Kıdem tazminatına yönelik saldırıların da kınandığı açıklamanın devamında şu ifadeler yer aldı: “Sıradan ve kimileri cinayet, yaralama gibi yaşama hakkına yönelik cürümlerin sanıkları serbest bırakılırken, düşüncelerinden ötürü yargılanan aydınlar, gazeteciler, siyasetçiler cezaevlerine kapatılmış. Ölümle, sakatlanmayla sonuçlanan, bu nedenle de daha çok cinayete benzeyen iş kazalarında ve yanı sıra da annemiz, eşimiz, kızımız, kardeşimiz, sevgilimiz, canımız olan kadınlara karşı işlenen alçakça cinayetlerde, bütün dünya ülkeleri arasında korkarız ki en ön sıralardayız.

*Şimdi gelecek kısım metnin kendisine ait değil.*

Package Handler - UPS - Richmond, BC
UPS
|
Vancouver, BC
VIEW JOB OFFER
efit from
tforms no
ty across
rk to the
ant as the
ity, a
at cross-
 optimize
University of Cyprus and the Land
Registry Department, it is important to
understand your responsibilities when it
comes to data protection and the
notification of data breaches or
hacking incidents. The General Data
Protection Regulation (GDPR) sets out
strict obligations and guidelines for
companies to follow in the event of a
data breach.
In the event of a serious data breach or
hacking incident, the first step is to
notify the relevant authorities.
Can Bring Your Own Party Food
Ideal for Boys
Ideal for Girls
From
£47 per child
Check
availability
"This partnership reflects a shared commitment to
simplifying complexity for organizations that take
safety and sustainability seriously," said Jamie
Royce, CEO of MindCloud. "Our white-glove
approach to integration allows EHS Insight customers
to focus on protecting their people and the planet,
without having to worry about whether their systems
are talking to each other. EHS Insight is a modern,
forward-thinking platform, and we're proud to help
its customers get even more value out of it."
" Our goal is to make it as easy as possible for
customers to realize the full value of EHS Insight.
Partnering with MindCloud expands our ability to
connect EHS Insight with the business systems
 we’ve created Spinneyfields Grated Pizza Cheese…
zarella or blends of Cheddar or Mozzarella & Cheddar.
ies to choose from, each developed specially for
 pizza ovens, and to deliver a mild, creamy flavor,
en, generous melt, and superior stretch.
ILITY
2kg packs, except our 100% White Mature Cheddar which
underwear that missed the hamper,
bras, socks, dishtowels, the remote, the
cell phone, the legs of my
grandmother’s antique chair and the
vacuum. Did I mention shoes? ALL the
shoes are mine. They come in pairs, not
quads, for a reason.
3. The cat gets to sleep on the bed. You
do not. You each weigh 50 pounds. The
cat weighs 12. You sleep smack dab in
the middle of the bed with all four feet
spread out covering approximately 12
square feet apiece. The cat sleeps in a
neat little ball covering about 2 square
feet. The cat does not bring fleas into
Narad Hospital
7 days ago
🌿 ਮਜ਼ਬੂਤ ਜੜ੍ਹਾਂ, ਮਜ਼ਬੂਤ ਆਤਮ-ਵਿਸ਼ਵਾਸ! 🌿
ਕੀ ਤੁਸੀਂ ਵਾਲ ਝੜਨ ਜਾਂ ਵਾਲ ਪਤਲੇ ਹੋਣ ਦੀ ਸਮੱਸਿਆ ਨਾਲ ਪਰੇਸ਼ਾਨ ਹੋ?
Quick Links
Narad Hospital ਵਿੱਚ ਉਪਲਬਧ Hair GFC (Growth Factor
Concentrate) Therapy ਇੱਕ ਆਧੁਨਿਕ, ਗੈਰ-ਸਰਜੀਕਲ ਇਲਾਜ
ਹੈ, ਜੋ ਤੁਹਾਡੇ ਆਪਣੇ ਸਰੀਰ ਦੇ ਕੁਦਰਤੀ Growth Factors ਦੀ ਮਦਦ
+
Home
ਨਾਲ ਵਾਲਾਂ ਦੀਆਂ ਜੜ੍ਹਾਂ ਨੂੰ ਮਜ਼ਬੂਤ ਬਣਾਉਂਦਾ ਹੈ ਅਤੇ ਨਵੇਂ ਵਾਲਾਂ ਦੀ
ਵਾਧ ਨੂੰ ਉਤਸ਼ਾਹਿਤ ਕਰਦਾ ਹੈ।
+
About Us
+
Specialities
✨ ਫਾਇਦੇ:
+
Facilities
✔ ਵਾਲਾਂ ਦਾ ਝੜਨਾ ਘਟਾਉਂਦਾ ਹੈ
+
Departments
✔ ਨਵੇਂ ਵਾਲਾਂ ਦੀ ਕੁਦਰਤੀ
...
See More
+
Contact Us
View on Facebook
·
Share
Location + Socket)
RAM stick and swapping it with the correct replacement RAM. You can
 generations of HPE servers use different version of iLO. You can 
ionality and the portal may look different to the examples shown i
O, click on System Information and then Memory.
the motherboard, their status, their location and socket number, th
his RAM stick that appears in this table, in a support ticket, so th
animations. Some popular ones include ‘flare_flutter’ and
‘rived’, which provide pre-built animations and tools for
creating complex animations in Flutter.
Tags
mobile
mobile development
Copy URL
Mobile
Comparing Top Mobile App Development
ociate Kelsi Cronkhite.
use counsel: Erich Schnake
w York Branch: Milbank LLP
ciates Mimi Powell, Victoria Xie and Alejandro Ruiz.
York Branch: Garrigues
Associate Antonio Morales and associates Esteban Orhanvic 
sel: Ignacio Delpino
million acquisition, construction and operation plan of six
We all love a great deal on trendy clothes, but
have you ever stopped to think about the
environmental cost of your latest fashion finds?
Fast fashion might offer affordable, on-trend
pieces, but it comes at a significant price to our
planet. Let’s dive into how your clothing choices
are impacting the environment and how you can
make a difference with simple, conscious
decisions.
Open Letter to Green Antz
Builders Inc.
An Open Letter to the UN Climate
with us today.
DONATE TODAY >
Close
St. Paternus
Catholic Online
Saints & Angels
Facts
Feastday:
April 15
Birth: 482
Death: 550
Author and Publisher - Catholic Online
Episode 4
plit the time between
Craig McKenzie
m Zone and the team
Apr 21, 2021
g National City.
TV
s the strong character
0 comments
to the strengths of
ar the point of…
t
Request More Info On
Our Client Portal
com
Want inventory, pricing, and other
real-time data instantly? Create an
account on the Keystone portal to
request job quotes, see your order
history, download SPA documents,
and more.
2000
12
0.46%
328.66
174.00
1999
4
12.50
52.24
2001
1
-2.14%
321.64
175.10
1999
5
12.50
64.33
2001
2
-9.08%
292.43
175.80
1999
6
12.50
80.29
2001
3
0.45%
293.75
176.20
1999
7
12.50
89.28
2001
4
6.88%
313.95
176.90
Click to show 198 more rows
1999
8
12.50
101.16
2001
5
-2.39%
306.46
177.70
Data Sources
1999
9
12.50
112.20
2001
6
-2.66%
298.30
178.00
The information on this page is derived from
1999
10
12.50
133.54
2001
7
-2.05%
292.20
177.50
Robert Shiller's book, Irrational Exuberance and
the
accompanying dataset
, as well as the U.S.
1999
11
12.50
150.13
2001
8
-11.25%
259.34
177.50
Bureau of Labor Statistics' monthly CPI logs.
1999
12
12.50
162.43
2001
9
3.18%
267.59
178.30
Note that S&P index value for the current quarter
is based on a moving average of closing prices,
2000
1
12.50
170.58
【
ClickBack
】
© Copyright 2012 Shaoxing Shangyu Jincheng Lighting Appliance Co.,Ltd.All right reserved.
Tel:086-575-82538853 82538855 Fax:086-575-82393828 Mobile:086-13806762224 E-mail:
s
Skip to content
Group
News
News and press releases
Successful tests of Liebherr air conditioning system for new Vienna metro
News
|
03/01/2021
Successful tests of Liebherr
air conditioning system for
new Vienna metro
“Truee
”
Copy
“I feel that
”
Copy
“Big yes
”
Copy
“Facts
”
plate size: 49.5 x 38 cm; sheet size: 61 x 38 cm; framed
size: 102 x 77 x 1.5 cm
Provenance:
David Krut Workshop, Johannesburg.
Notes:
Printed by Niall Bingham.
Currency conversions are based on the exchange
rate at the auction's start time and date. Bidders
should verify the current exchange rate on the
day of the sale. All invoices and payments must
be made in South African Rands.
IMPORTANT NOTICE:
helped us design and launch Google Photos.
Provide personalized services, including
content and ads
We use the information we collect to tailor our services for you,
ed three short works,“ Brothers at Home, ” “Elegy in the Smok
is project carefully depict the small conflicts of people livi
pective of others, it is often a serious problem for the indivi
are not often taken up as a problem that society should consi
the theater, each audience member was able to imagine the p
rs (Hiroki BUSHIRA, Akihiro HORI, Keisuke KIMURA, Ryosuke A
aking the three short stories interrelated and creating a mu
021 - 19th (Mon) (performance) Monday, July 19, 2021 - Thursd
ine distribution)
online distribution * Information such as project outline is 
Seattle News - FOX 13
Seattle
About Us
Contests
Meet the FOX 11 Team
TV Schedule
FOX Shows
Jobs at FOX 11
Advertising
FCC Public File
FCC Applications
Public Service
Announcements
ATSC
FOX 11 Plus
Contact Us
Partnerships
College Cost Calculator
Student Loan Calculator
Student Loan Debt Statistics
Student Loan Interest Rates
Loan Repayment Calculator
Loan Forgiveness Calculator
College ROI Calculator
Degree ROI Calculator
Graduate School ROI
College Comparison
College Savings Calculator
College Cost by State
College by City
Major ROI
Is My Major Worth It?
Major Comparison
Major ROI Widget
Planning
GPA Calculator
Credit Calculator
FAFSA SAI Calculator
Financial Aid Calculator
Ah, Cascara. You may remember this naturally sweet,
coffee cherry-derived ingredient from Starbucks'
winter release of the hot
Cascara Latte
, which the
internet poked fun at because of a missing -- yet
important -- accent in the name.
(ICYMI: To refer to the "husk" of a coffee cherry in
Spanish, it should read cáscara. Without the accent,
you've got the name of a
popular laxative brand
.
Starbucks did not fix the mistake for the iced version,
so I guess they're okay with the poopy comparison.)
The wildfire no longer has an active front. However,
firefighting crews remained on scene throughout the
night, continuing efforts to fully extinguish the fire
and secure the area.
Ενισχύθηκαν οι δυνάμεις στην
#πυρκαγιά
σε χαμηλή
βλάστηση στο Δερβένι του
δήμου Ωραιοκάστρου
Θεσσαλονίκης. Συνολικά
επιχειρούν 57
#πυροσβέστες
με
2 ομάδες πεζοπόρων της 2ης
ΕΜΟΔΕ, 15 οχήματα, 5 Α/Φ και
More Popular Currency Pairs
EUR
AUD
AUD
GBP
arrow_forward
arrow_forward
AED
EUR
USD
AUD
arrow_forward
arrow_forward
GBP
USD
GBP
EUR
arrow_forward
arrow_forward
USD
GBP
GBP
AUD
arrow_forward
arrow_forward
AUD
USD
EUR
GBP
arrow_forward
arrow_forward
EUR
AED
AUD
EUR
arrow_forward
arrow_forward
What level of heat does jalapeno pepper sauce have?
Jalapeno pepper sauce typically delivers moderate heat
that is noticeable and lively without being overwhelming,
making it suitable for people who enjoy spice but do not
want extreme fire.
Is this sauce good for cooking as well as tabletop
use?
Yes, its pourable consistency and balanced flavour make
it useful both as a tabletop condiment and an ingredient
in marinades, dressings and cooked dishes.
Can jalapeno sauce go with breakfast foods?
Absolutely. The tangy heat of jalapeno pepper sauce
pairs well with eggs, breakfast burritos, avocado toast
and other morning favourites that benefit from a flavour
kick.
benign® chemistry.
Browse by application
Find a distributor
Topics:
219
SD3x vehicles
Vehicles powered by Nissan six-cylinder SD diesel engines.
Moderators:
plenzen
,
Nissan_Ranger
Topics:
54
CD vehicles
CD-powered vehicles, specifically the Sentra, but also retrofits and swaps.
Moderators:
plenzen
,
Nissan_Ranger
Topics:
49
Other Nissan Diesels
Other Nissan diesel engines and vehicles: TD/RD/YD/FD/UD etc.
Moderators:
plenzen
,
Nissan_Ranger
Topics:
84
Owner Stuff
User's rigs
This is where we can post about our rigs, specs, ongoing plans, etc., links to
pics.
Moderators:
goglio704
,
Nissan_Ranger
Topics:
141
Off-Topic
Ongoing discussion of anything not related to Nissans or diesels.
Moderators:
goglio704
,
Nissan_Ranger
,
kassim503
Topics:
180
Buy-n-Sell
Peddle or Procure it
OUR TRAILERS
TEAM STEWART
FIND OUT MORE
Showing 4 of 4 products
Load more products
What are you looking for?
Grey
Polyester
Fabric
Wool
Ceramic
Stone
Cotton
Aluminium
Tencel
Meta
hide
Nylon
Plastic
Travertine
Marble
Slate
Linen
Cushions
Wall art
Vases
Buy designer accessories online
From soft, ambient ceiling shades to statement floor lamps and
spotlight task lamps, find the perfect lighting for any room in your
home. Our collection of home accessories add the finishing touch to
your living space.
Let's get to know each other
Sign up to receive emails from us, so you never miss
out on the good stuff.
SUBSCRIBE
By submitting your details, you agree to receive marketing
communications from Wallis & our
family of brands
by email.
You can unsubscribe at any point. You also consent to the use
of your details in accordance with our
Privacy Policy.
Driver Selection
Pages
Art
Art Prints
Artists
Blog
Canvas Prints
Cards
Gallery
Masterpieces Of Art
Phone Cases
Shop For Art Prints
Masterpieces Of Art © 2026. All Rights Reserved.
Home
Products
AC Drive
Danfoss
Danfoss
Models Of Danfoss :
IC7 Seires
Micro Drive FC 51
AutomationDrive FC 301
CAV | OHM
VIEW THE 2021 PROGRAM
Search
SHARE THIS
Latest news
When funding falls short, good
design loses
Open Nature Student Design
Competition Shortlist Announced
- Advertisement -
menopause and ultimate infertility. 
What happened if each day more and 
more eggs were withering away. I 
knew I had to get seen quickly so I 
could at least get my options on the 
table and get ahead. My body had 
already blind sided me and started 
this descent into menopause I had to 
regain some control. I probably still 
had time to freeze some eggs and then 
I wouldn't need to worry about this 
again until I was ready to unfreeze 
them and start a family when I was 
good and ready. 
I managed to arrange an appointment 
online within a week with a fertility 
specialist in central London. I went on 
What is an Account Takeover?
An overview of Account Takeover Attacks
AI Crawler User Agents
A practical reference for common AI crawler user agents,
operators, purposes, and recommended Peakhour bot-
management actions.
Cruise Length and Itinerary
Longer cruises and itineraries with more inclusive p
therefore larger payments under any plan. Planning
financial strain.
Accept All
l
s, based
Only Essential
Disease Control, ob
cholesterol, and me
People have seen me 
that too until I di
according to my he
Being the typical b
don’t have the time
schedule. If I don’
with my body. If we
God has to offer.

ÇÖZÜMSÜZ SORUNLAR YAŞANIYOR

Bütün bu haksızlıklar karşısında suskun kalamayan; duyarlı insan olma gereğini, sorumluluğunu yerine getiren, her zaman halkının yanında yer almış olan sanatçılar, yazarlar, gösteri ve dinletilerin yasaklanmış olması ve yayın dünyasının geçmekte olduğu dar boğaz nedeniyle, maddi olarak da her zamankinden daha çok sıkıntı içinde kalmış durumdadır. Özel tiyatrolar perdelerini tamamen kapatma tehdidiyle karşı karşıyadır. Pek çok müzisyen, ressam, heykeltıraş, çağdaş sanatçımız günlük yaşamlarını sürdürme konusunda çözümsüz sorunlar yaşamaktadırlar.

KORKMUYORUZ 

Korkmuyoruz, evet. Korkusuzluğumuz sıradan ve temelsiz bir cesaret değil, halkımızın ve ülkemizin yüksek değerlerine inancımızın sonucu olan sevgi ve bilinç birikimiyle ilgilidir. Korkmuyoruz. Bütün yurttaşlarımızı daha cesur daha özgüvenli, daha inançlı ve kararlı olmaya çağırıyoruz. Türkiye büyük bir ülkedir. Dünyanın göz bebeği ülkelerindendir. Aydınlanma değerlerinin beşiği olan batı ülkeleri de içinde olmak üzere, bütün dünyada aydınlanmanın yeniden doğuşuna öncülük edebilecek potansiyellere sahip bir ülkedir. Seslenişimizde sıraladığımız sıkıntılar aşıldığında, bu gerçek bütün dünyada bir kez daha görülecektir. Bu nedenlerle ve sonuç olarak, iktidar güçlerini başta düşünceyi açıklama özgürlüğü olmak üzere evrensel insan haklarına, ülkenin insan ve doğa kaynaklarına saygılı olmaya önemle davet ediyor, muhalefetteki güçleri de daha kararlı, daha cesur ve daha etkin olmaya çağırıyoruz. Türkiye sahipsiz değildir. Çünkü bu sevgili ülke, kendisinin yetiştirmiş olduğu ve her biri kendi alanında değerini bütün dünyaya kabul ettirmiş yazarlara, şairlere, müzisyenlere, ressamlara, tiyatro ve sinema sanatçılarına, sanatın her alanından seçkin, bilinçli, bütün varlıklarıyla yurduna ve halkına bağlı sanatçılara sahiptir."

İMZA ATAN SANATÇILAR 

İmzacı sanatçılar şöyle: Edip Akbayram, Sadun Aksüt, Gülcan Altan, Müjde Ar, Koray Ariş, Ekrem Ataer, Engin Ayça, Orhan Aydın, Enver Aysever, Rutkay Aziz, Taner Barlas, Bedri Baykam, Nihat Behram, Ataol Behramoğlu, Egemen Berköz, Gani Cansever-Heval, Metin Coşkun, Meltem Cumbul, Nevzat Çelik, Haluk Çetin, Melike Demirağ, Füsun Demirel, Erhan Doğan, Utku Erışık, Yücel Erten, Turgay Fişekçi, Müjdat Gezen, Fehim Güler, Tarık Günersel, Sadık Gürbüz, Emin İgus, Gülseli İnal, Ekrem Kahraman, Tuğrul Keskin, Arif Keskiner, Can Kolukısa, Macit Koper, Zülfü Livaneli, Zeynep Oral, Coşkun Özdemir, Denizhan Özer, Adnan Özyalçıner, Abdullah Nefes, Vedat Sakman, Adil Salih, Ferhan Şensoy, Yusuf Taktak, Cihat Tamer, Ahmet Telli, Sali Turan, Gülsen Tuncer, Dilek Türker, Levent Üzümcü, Nejat Yavaşoğulları, Ümit Zileli.